More than 40% of the federal budget revenues of the Russian Federation come from hydrocarbon trade. Due to the fact that the resource capacity of already developed deposits will sooner or later end, geologists are constantly conducting exploration works in search of new deposits of minerals. Many states around the world have already adopted national strategies for the development of renewable energy sources, green energy and hydrogen energy, meant to gradually replace coal, oil, natural gas and even nuclear power plants. However, Russia does not share the commitment to high environmental standards and tends to exploit well-established practices of extracting energy resources and getting proceeds from them. Instead of the clean ecology of tomorrow, Moscow prefers the net profit today.
The Arctic is a deposit of huge reserves of hydrocarbons. Until now, due to the extremely harsh environmental conditions of the Far North, comprehensive exploration of the Arctic shelves has not been carried out. However, in view of the gathering pace of global warming, the operation conditions in the Arctic began to change.
Generally, ongoing melting of polar ice and the rise in the level of the world’s oceans cause concern in many states, primarily island from Great Britain to Japan. For example, addressing this issue the authorities of Indonesia even decided to move the capital of the state from the island of Java (where Jakarta is located) to the island of Kalimantan. However, Moscow is quite satisfied with the new climatic reality, since it should make the development of the Far North more feasible. At the same time, the Kremlin is pinning special hopes on the future development of the Arctic shelf.
Certain difficulties in this regard are caused by the fact that some continental shelf territories in the Arctic do not fall under clear jurisdiction of any of the five coastal states – the USA, Canada, Russia, Denmark, and Norway. According to the 1982 Convention on the Law of the Sea, the territorial waters of the state are belt of coastal waters extending at most 12 nautical miles, and the exclusive economic zone is a 200-mile territory from shore. At the same time, the state’s water area extends to the shelf only, while the extended continental shelf of the Arctic zone was recognised international. However, any country is entitled to claim its national jurisdiction over the seabed and its subsoil beyond 200 miles, provided it can prove that their shelf effectively extends beyond this distance.
While the Arctic was generally considered as a “land of ice horror” (as defined by Norwegian polar explorer Fridtjof Nansen), the coastal states held off on aggravating relations around this region. However, after global warming began, the situation changed dramatically. Today they want to clearly state their shelf boundaries, as well as expand their national sectors in depth of the extended continental zone.

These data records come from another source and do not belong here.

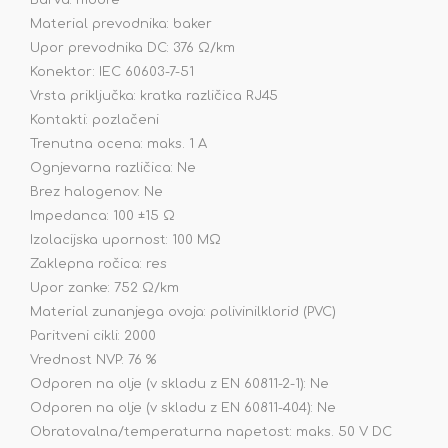
Barva: modre
Material prevodnika: baker
Upor prevodnika DC: 376 Ω/km
Konektor: IEC 60603-7-51
Vrsta priključka: kratka različica RJ45
Kontakti: pozlačeni
Trenutna ocena: maks. 1 A
Ognjevarna različica: Ne
Brez halogenov: Ne
Impedanca: 100 ±15 Ω
Izolacijska upornost: 100 MΩ
Zaklepna ročica: res
Upor zanke: 752 Ω/km
Material zunanjega ovoja: polivinilklorid (PVC)
Paritveni cikli: 2000
Vrednost NVP: 76 %
Odporen na olje (v skladu z EN 60811-2-1): Ne
Odporen na olje (v skladu z EN 60811-404): Ne
Obratovalna/temperaturna napetost: maks. 50 V DC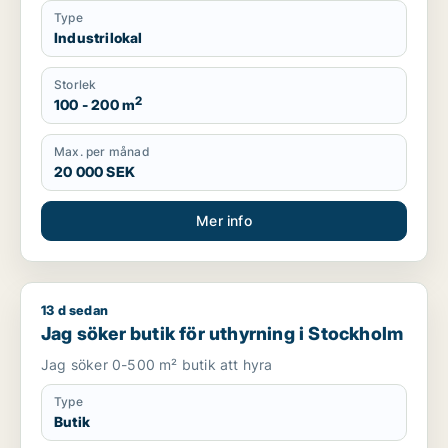
Type
Industrilokal
Storlek
2
100 - 200 m
Max. per månad
20 000 SEK
Mer info
13 d sedan
Jag söker butik för uthyrning i Stockholm
Jag söker butik för uthyrning i Stockholm
Jag söker 0-500 m² butik att hyra
Type
Butik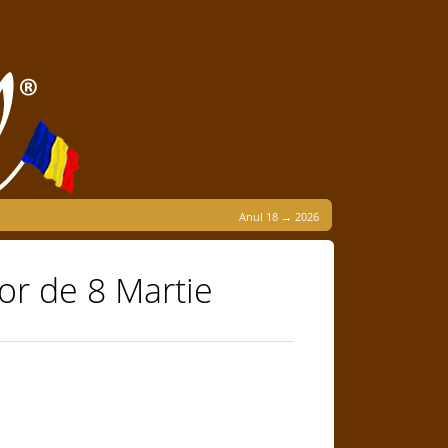
Anul 18 → 2026
or de 8 Martie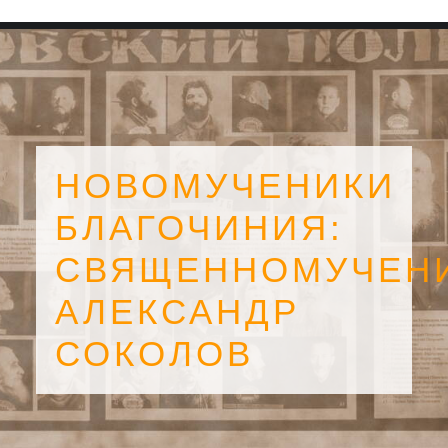
НОВОМУЧЕНИКИ
БЛАГОЧИНИЯ:
СВЯЩЕННОМУЧЕН
АЛЕКСАНДР
СОКОЛОВ
SEARCH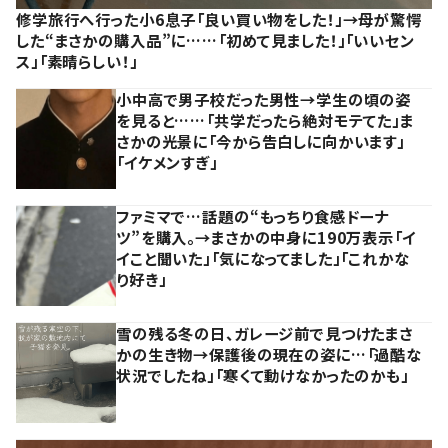
修学旅行へ行った小6息子「良い買い物をした！」→母が驚愕
した“まさかの購入品”に……「初めて見ました！」「いいセン
ス」「素晴らしい！」
小中高で男子校だった男性→学生の頃の姿
を見ると……「共学だったら絶対モテてた」ま
さかの光景に「今から告白しに向かいます」
「イケメンすぎ」
ファミマで…話題の“もっちり食感ドーナ
ツ”を購入。→まさかの中身に190万表示「イ
イこと聞いた」「気になってました」「これかな
り好き」
雪の残る冬の日、ガレージ前で見つけたまさ
かの生き物→保護後の現在の姿に…「過酷な
状況でしたね」「寒くて動けなかったのかも」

By the way, unlike Russia, the USA has not joined the aforementioned UN Convention on the Law of the Sea. On the other hand, recently the Russian parliament adopted a law on the supremacy of the Constitution of the Russian Federation over international law. Thus, nothing prevents Washington or Moscow from putting forward further new claims to the Arctic spaces.
According to the US Geological Survey, about 22% of the world’s undiscovered hydrocarbon resources lie under the ice of the Arctic, with 84% of the resources at the bottom of the Arctic Ocean and only 16% on the land territory of coastal states.

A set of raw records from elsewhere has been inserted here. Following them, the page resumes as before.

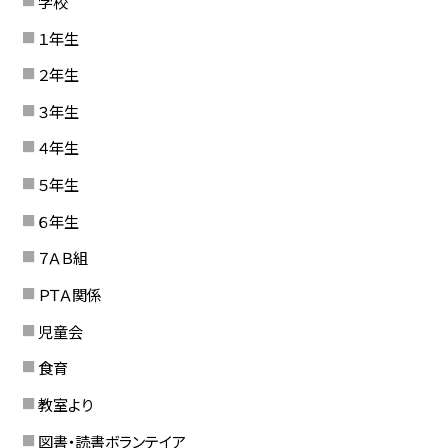
学校
１年生
２年生
３年生
４年生
５年生
６年生
７ＡＢ組
ＰＴＡ関係
児童会
食育
教室より
図書・読書ボランテイア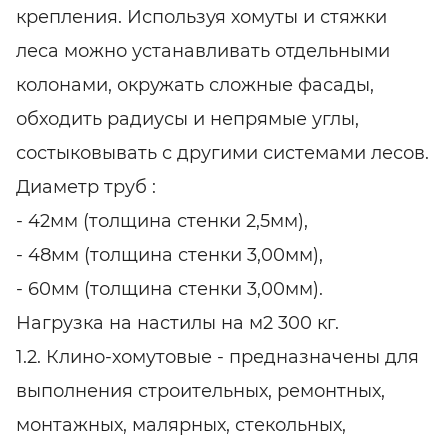
крепления. Используя хомуты и стяжки
леса можно устанавливать отдельными
колонами, окружать сложные фасады,
обходить радиусы и непрямые углы,
состыковывать с другими системами лесов.
Диаметр труб :
- 42мм (толщина стенки 2,5мм),
- 48мм (толщина стенки 3,00мм),
- 60мм (толщина стенки 3,00мм).
Нагрузка на настилы на м2 300 кг.
1.2. Клино-хомутовые - предназначены для
выполнения строительных, ремонтных,
монтажных, малярных, стекольных,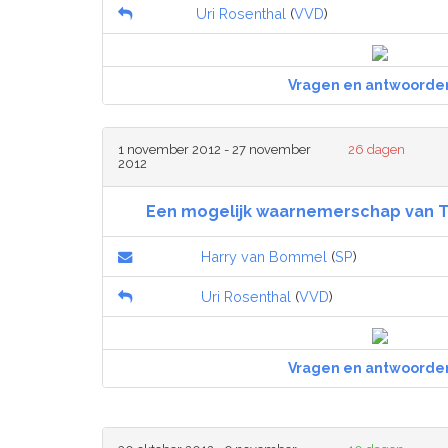
Uri Rosenthal
(
VVD
)
Vragen en antwoorde
1 november 2012 - 27 november
26 dagen
2012
Een mogelijk waarnemerschap van T
Harry van Bommel
(
SP
)
Uri Rosenthal
(
VVD
)
Vragen en antwoorde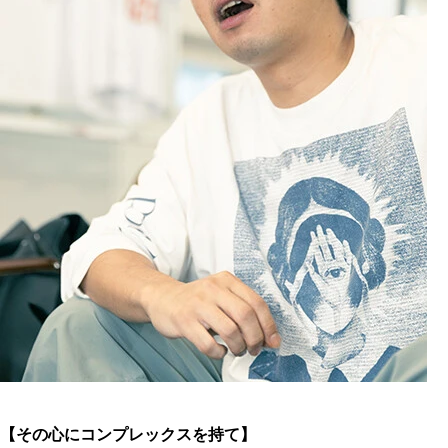
【その心にコンプレックスを持て】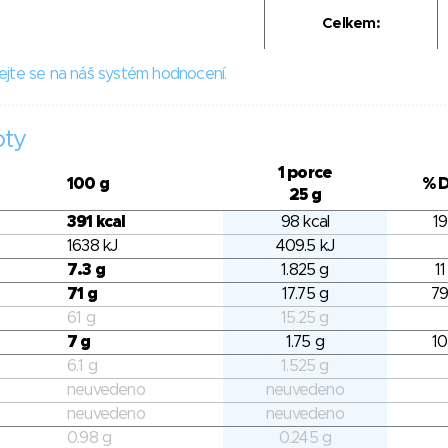
Celkem:
ejte se na náš systém hodnocení.
oty
1 porce
100 g
% 
25 g
391 kcal
98 kcal
19
1638 kJ
409.5 kJ
7.3 g
1.825 g
11
71 g
17.75 g
79
61 g
15.25 g
7 g
1.75 g
10
6.1 g
1.525 g
neuvedeno
neuvedeno
neuvedeno
neuvedeno
0.98 g
0.245 g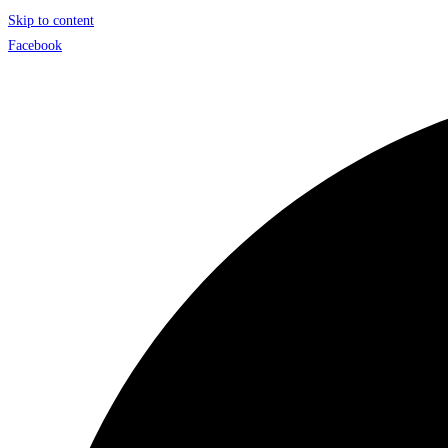
Skip to content
Facebook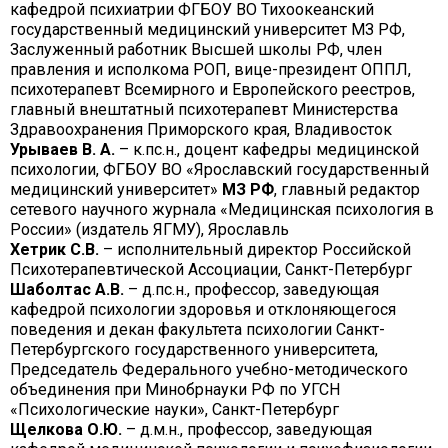
кафедрой психиатрии ФГБОУ ВО Тихоокеанский
государственный медицинский университет МЗ РФ,
Заслуженный работник Высшей школы РФ, член
правления и исполкома РОП, вице-президент ОППЛ,
психотерапевт Всемирного и Европейского реестров,
главный внештатный психотерапевт Министерства
Здравоохранения Приморского края, Владивосток
Урываев В. А.
– к.пс.н., доцент кафедры медицинской
психологии, ФГБОУ ВО «Ярославский государственный
медицинский университет»
МЗ РФ
, главный редактор
сетевого научного журнала «Медицинская психология в
России» (издатель ЯГМУ), Ярославль
Хетрик С.В.
– исполнительный директор Российской
Психотерапевтической Ассоциации, Санкт-Петербург
Шаболтас А.В.
– д.пс.н., профессор, заведующая
кафедрой психологии здоровья и отклоняющегося
поведения и декан факультета психологии Санкт-
Петербургского государственного университета,
Председатель Федерального учебно-методического
объединения при Минобрнауки РФ по УГСН
«Психологические науки», Санкт-Петербург
Щелкова О.Ю.
– д.м.н., профессор, заведующая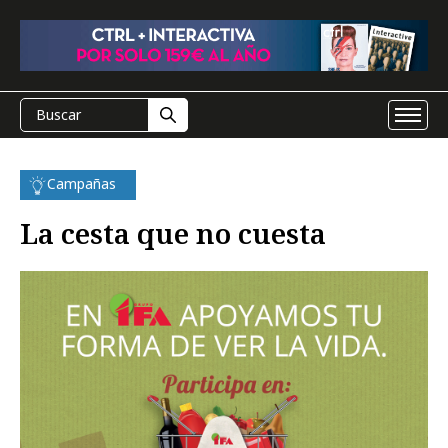
Campañas
La cesta que no cuesta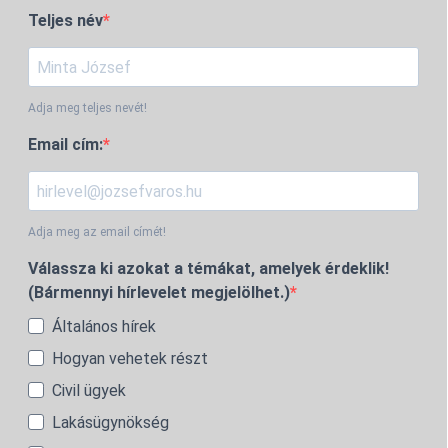
Teljes név
Adja meg teljes nevét!
Email cím:
Adja meg az email címét!
Válassza ki azokat a témákat, amelyek érdeklik!
(Bármennyi hírlevelet megjelölhet.)
Általános hírek
Hogyan vehetek részt
Civil ügyek
Lakásügynökség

In any case, it was Russia in 2001 that became the first of the five Arctic countries to apply to the UN Commission on the Limits of the Continental Shelf requesting to expand the boundaries of its shelf in the Arctic beyond the standard limit. Back then the UN rejected this application, relying on the lack of evidence. In response, the Russian Federation organized a number of expeditions designed to study in detail the structure of the ocean floor in those areas to which it claims, and in 2015 it submitted a corresponding application again.
In 2020, the aforementioned UN Commission indicatively recognized the validity of geological arguments about the attachment of a part of those Arctic territories claimed by Moscow to the Russian continental shelf. In the event that the UN Commission fully satisfied the request of the Russian Federation, the area of the Russian shelf would increase by 1.2 million km (for comparison, approximately the same area is occupied together by France, Germany and Poland).

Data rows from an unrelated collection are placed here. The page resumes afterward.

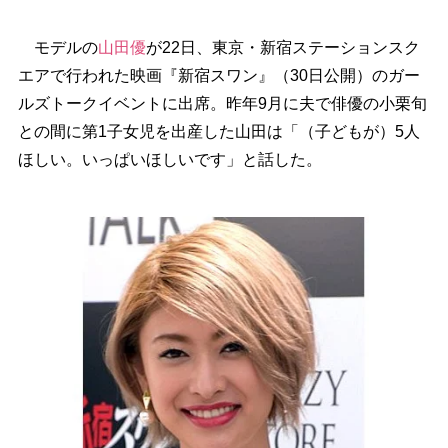
モデルの
山田優
が22日、東京・新宿ステーションスク
エアで行われた映画『新宿スワン』（30日公開）のガー
ルズトークイベントに出席。昨年9月に夫で俳優の小栗旬
との間に第1子女児を出産した山田は「（子どもが）5人
ほしい。いっぱいほしいです」と話した。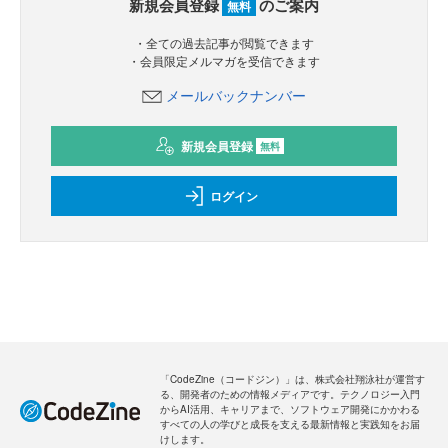
新規会員登録
のご案内
無料
・全ての過去記事が閲覧できます
・会員限定メルマガを受信できます
メールバックナンバー
新規会員登録
無料
ログイン
「CodeZine（コードジン）」は、株式会社翔泳社が運営す
る、開発者のための情報メディアです。テクノロジー入門
からAI活用、キャリアまで、ソフトウェア開発にかかわる
すべての人の学びと成長を支える最新情報と実践知をお届
けします。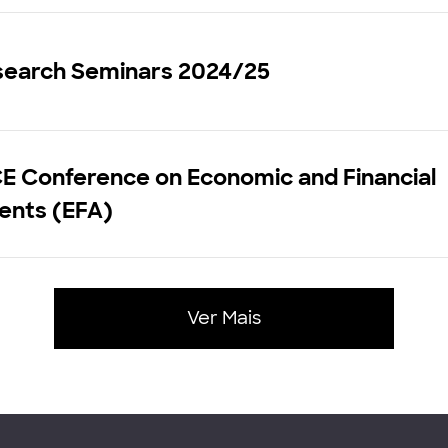
search Seminars 2024/25
CE Conference on Economic and Financial
ents (EFA)
Ver Mais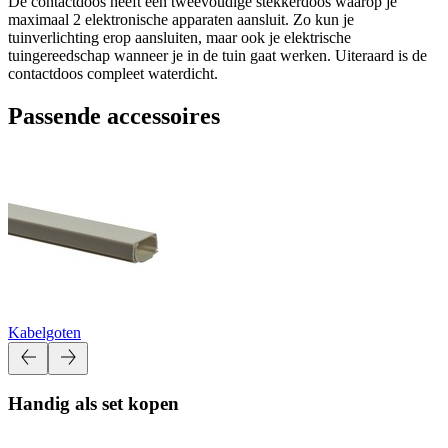
De contactdoos heeft een tweevoudige stekkerdoos waarop je
maximaal 2 elektronische apparaten aansluit. Zo kun je
tuinverlichting erop aansluiten, maar ook je elektrische
tuingereedschap wanneer je in de tuin gaat werken. Uiteraard is de
contactdoos compleet waterdicht.
Passende accessoires
Kabelgoten
Handig als set kopen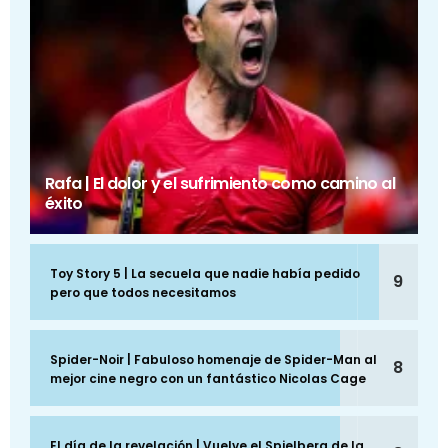
Rafa | El dolor y el sufrimiento como camino al
éxito
Toy Story 5 | La secuela que nadie había pedido
9
pero que todos necesitamos
Spider-Noir | Fabuloso homenaje de Spider-Man al
8
mejor cine negro con un fantástico Nicolas Cage
El día de la revelación | Vuelve el Spielberg de la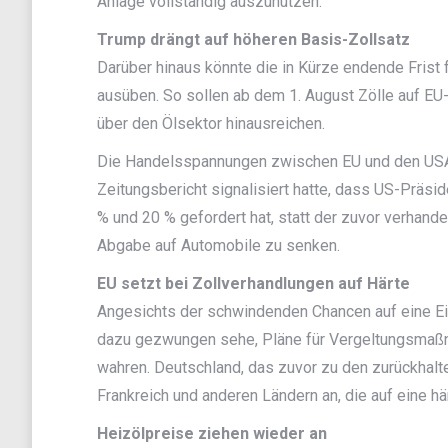
Anlage vollständig auszunutzen.
Trump drängt auf höheren Basis-Zollsatz
Darüber hinaus könnte die in Kürze endende Fris
ausüben. So sollen ab dem 1. August Zölle auf EU-
über den Ölsektor hinausreichen.
Die Handelsspannungen zwischen EU und den USA
Zeitungsbericht signalisiert hatte, dass US-Präs
% und 20 % gefordert hat, statt der zuvor verhand
Abgabe auf Automobile zu senken.
EU setzt bei Zollverhandlungen auf Härte
Angesichts der schwindenden Chancen auf eine Ein
dazu gezwungen sehe, Pläne für Vergeltungsmaßn
wahren. Deutschland, das zuvor zu den zurückhalt
Frankreich und anderen Ländern an, die auf eine h
Heizölpreise ziehen wieder an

Meanwhile, Moscow does not hide the fact that it is of utmost important for Russia to prove that the underwater Lomonosov Ridge, which is especially rich in hydrocarbon deposits, is of continental origin, associated with its territory. Still this is contested by Canada and Denmark. Copenhagen believes that the Lomonosov Ridge is a sunken part of Greenland.
In turn, the United States is trying to buy Greenland from Denmark all the time, starting from 1946 (back then it was promised $100 million in gold) and ending with of President Donald Trump’s offer in 2019. At the same time, if during the Cold War the United States were interested in a military base and airfield on a strategically located island, today they do not hide that they are deeply interested in the extraction of hydrocarbons near the Greenland coast.
The dispute between Denmark and Canada over the uninhabited Hans island, located in the centre of the Kennedy Strait, has become quite famous for its curiosity. Since the width of the strait in that place is 35 km, the island lies within the territorial waters of both Denmark and Canada. According to the tradition, which roots back in 1984, the navy sailors of both countries alternately land on the island, dismantle the opposing side’s flag and set their own, making sure to kindly leave alcoholic drinks as a gift to their rivals: the Danes leave schnapps, and the Canadian sailors – whiskey.
Several maritime boundaries in the Arctic Ocean are objects of minor contradictions. That is a border between the United States and Canada in the Beaufort Sea, as well as the border between Denmark, Iceland and Norway in the Greenland Sea.
On the other hand, the dispute between Moscow and Oslo over the use of the Spitsbergen archipelago is very serious. In 1925, Oslo officially declared Spitsbergen to be a part of the Kingdom of Norway. Later (in 1947), the Soviet Union got the Norwegian parliament to recognize that the USSR was a state with special economic interests in Spitsbergen. Further, the closer to the present day, the more tense relations between the two countries become over the polar archipelago and its shelf zone.
Quite representative became the recent news about the exploration of the Arctic shelf in the Russian Federation which is no longer controlled by any research institute (geology or oceanography), but by the Russian special service, the FSB. This news was preceded by no less impressive – V. Putin gave the order to completely renew the fleet of nuclear submarines to protect the North of Russia. It is also expected that in the nearest possible time the Kremlin will make a decision on the construction of a new series of icebreakers to ensure Russia’s interests within the Northern Sea Route. In addition, the Russian Federation has created Arctic Trefoil military base on the Alexandra Land (part of the Franz Josef Land archipelago), which has become the northernmost military base in the world! In general, everything indicates that Moscow is more than serious about the issue of access to Arctic resources and is not going to concede in to anyone.
We should bear in mind that the Russian Federation’s chairmanship in the Arctic Council – an international structure, which includes 8 countries – the USA, Canada, the Russian Federation, Denmark, Norway, Iceland, Finland, Sweden, as well as 6 organizations of the indigenous peoples of the Arctic falls on 2021-2023. Undoubtedly, Moscow will not miss the chance to promote an advantageous agenda for it during the three years of its presidency.
Today, the battles for the Arctic are taking place with diplomatic smiles during protocol meetings, forums and conferences. So far, these events address the issues of climate change, the development of shipping, environmental safety, protection of the interests of the indigenous peoples of the North, etc. However, it can be assumed that the faster the polar ice melts, the tougher the nature of the negotiations will be, as they concern in fact the most important topic – access to the wealth of the Arctic.